**DESCRIPTION OF THE TASK**
Tally the lines of these entries that include "concentrés"; respond with only that tally.

══ INFORMATION

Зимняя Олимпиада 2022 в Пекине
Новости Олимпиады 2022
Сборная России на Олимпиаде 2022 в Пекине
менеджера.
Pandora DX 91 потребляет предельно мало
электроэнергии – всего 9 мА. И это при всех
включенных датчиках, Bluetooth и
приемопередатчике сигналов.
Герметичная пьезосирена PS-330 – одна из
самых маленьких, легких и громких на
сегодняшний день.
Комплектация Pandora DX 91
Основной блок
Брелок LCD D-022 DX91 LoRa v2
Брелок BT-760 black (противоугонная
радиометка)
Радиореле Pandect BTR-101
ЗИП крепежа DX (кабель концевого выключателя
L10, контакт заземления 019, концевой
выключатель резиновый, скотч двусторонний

════
══ INFORMATION

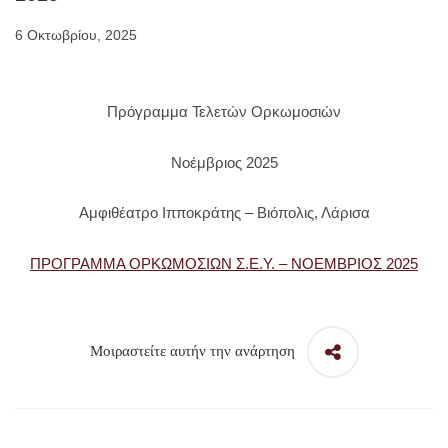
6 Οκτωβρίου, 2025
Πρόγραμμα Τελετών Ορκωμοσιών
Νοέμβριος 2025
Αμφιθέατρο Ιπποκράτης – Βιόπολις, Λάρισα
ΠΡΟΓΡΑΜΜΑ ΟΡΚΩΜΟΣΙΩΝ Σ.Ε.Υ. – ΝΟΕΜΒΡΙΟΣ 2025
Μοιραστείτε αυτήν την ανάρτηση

════
══ INFORMATION

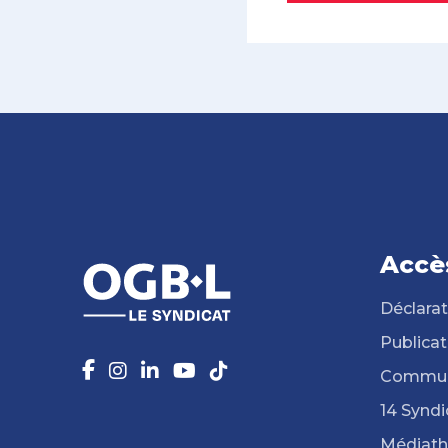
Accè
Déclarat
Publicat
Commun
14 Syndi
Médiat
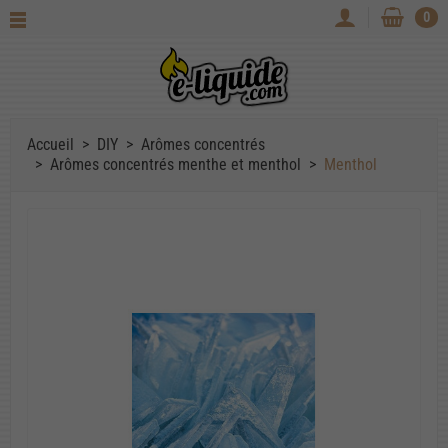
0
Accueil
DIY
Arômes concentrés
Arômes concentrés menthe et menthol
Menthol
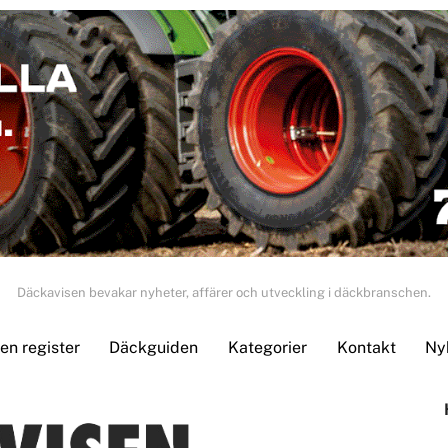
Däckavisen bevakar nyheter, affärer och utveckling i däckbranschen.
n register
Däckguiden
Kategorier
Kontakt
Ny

════

**ANSWER FOR THE TASK**
2